I saw Mists of Avalon on the shelf and thought this was an unusual title to find in a square-assed office, so I pulled it off the shelf and began to read it while eating my lunch.
The boss walked by and yelled at me for READING A BOOK off the shelf - he said he paid good money to have a decorator put them up there, and he didn't want me messing up the display.
!!!
Anyway, I really loved Mists of Avalon, and the sequels... sorry to hear the woman who wrote them was such a biotch to you.
- M
Posted by: Marcheline | November 29, 2008 at 11:33 AM
Nice info.What an awful note from someone you clearly respected! I'm SO glad to see that you didn't let it stop you.
Posted by: HID Kit | September 20, 2009 at 09:07 PM
Redirected here from someone who said "read this"
I also got one of those lovely letters from MZB. She didn't tell me not to write again, just that my submission to S&S was "objectionable". How objectionable was it?
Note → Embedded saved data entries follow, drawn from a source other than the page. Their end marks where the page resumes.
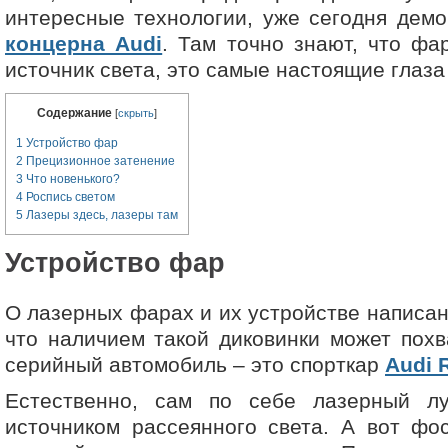
интересные технологии, уже сегодня дем
концерна Audi
. Там точно знают, что фа
источник света, это самые настоящие глаза
Содержание
[
скрыть
]
1
Устройство фар
2
Прецизионное затенение
3
Что новенького?
4
Роспись светом
5
Лазеры здесь, лазеры там
Устройство фар
О лазерных фарах и их устройстве написан
что наличием такой диковинки может похв
серийный автомобиль – это спорткар
Audi 
Естественно, сам по себе лазерный л
источником рассеянного света. А вот фо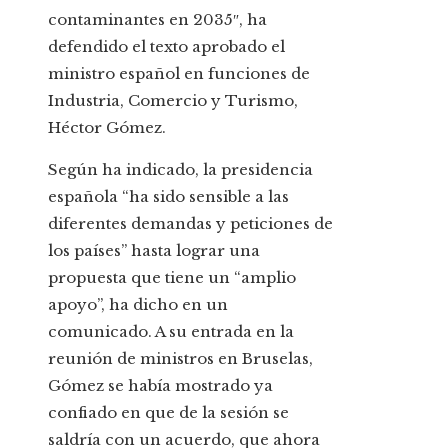
contaminantes en 2035″, ha
defendido el texto aprobado el
ministro español en funciones de
Industria, Comercio y Turismo,
Héctor Gómez.
Según ha indicado, la presidencia
española “ha sido sensible a las
diferentes demandas y peticiones de
los países” hasta lograr una
propuesta que tiene un “amplio
apoyo”, ha dicho en un
comunicado. A su entrada en la
reunión de ministros en Bruselas,
Gómez se había mostrado ya
confiado en que de la sesión se
saldría con un acuerdo, que ahora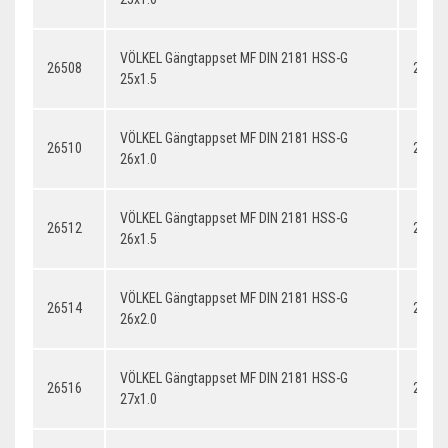
VÖLKEL Gängtappset MF DIN 2181 HSS-G
26508
25x1.
25x1.5
VÖLKEL Gängtappset MF DIN 2181 HSS-G
26510
26x1.
26x1.0
VÖLKEL Gängtappset MF DIN 2181 HSS-G
26512
26x1.
26x1.5
VÖLKEL Gängtappset MF DIN 2181 HSS-G
26514
26x2.
26x2.0
VÖLKEL Gängtappset MF DIN 2181 HSS-G
26516
27x1.
27x1.0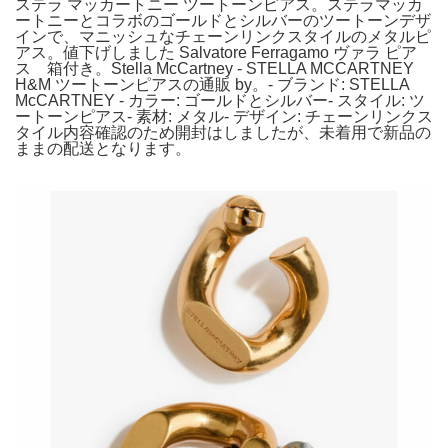
ステラ マッカートニー ツートーンピアス。ステラマッカ
ートニーとコラボのゴールドとシルバーのツートーンデザ
インで、マニッシュなチェーンリンクスタイルのメタルピ
アス。値下げしました Salvatore Ferragamo ヴァラ ピア
ス 箱付き。Stella McCartney - STELLA MCCARTNEY
H&M ツートーンピアスの通販 by。- ブランド: STELLA
McCARTNEY - カラー: ゴールドとシルバー- スタイル: ツ
ートーンピアス- 素材: メタル- デザイン: チェーンリンクス
タイル内容確認のため開封はしましたが、未着用で新品の
ままの配送となります。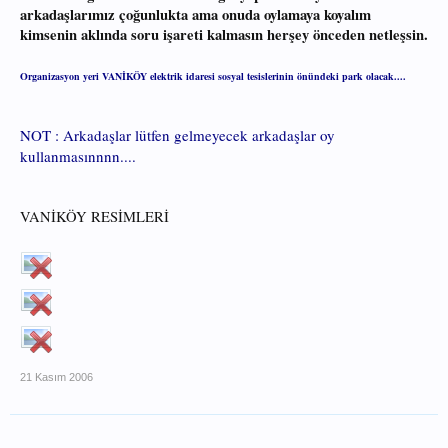
arkadaşlarımız çoğunlukta ama onuda oylamaya koyalım
kimsenin aklında soru işareti kalmasın herşey önceden netleşsin.
Organizasyon yeri VANİKÖY elektrik idaresi sosyal tesislerinin önündeki park olacak....
NOT : Arkadaşlar lütfen gelmeyecek arkadaşlar oy
kullanmasınnnn....
VANİKÖY RESİMLERİ
21 Kasım 2006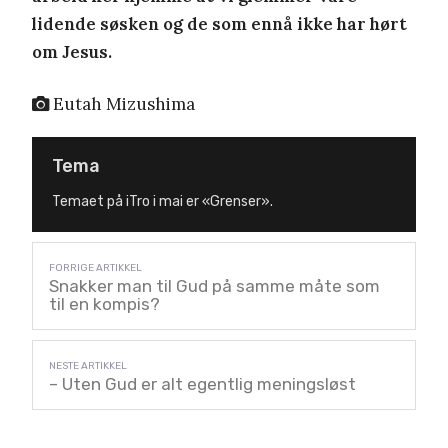
lidende søsken og de som ennå ikke har hørt
om Jesus.
Eutah Mizushima
Tema
Temaet på iTro i mai er «Grenser».
Snakker man til Gud på samme måte som
til en kompis?
– Uten Gud er alt egentlig meningsløst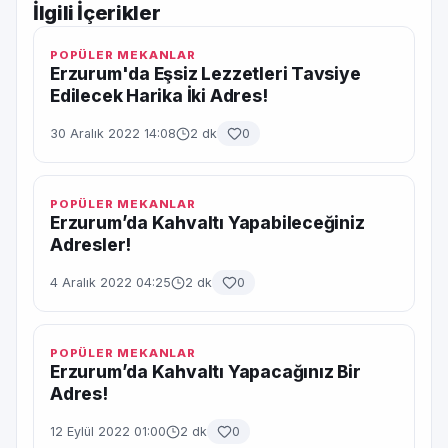
İlgili İçerikler
POPÜLER MEKANLAR
Erzurum'da Eşsiz Lezzetleri Tavsiye
Edilecek Harika İki Adres!
30 Aralık 2022 14:08
2 dk
0
POPÜLER MEKANLAR
Erzurum’da Kahvaltı Yapabileceğiniz
Adresler!
4 Aralık 2022 04:25
2 dk
0
POPÜLER MEKANLAR
Erzurum’da Kahvaltı Yapacağınız Bir
Adres!
12 Eylül 2022 01:00
2 dk
0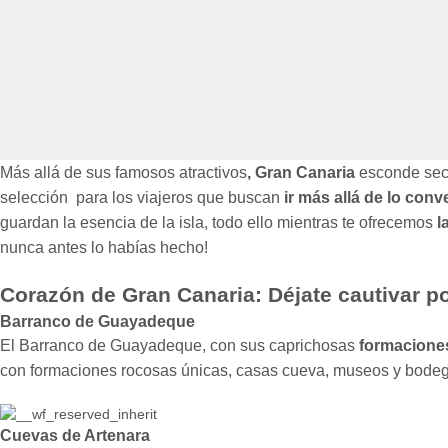
Más allá de sus famosos atractivos
, Gran Canaria
esconde secr
selección para los viajeros que buscan
ir más allá de lo conv
guardan la esencia de la isla, todo ello mientras te ofrecemos
l
nunca antes lo habías hecho!
Corazón de Gran Canaria:
Déjate cautivar p
Barranco de Guayadeque
El Barranco de Guayadeque, con sus caprichosas
formacione
con formaciones rocosas únicas, casas cueva, museos y bode
Cuevas de Artenara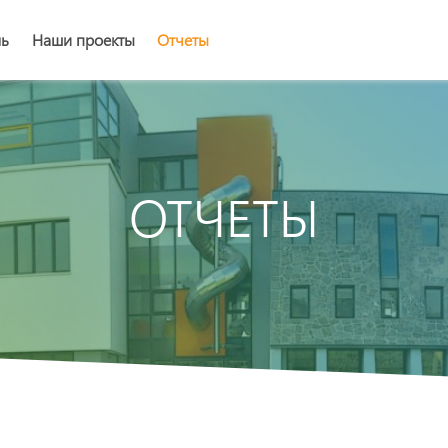
ль
Наши проекты
Отчеты
ОТЧЕТЫ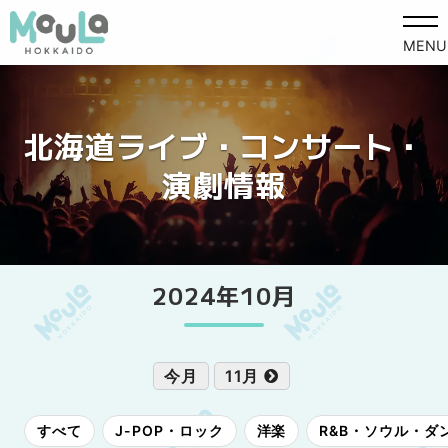
MENU
北海道ライブ・コンサート・
演劇情報
2024年10月
今月
11月
すべて
J-POP・ロック
洋楽
R&B・ソウル・ダ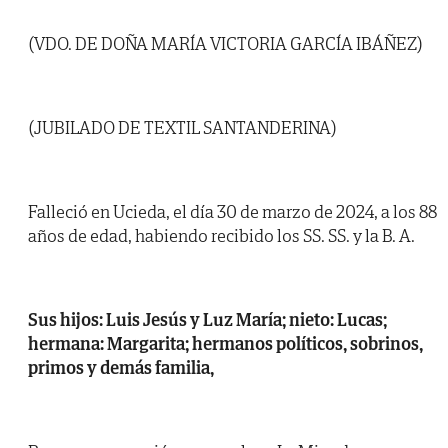
(VDO. DE DOÑA MARÍA VICTORIA GARCÍA IBÁÑEZ)
(JUBILADO DE TEXTIL SANTANDERINA)
Falleció en Ucieda, el día 30 de marzo de 2024, a los 88
años de edad, habiendo recibido los SS. SS. y la B. A.
Sus hijos: Luis Jesús y Luz María; nieto: Lucas;
hermana: Margarita; hermanos políticos, sobrinos,
primos y demás familia,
Strong female swordswoman saves helpless young man from the fate worse than. Or tries to; she's too late. Yep, her female characters get brutalized in ways Caligula never thought of, but one mention of male rape and she didn't even finish the story.
This from a woman who pimped little boys to her husband. No seriously.
http://www.sff.net/people/stephen.goldin/mzb/
It's not you. It's SO not you. Write your stories; each one is a victory.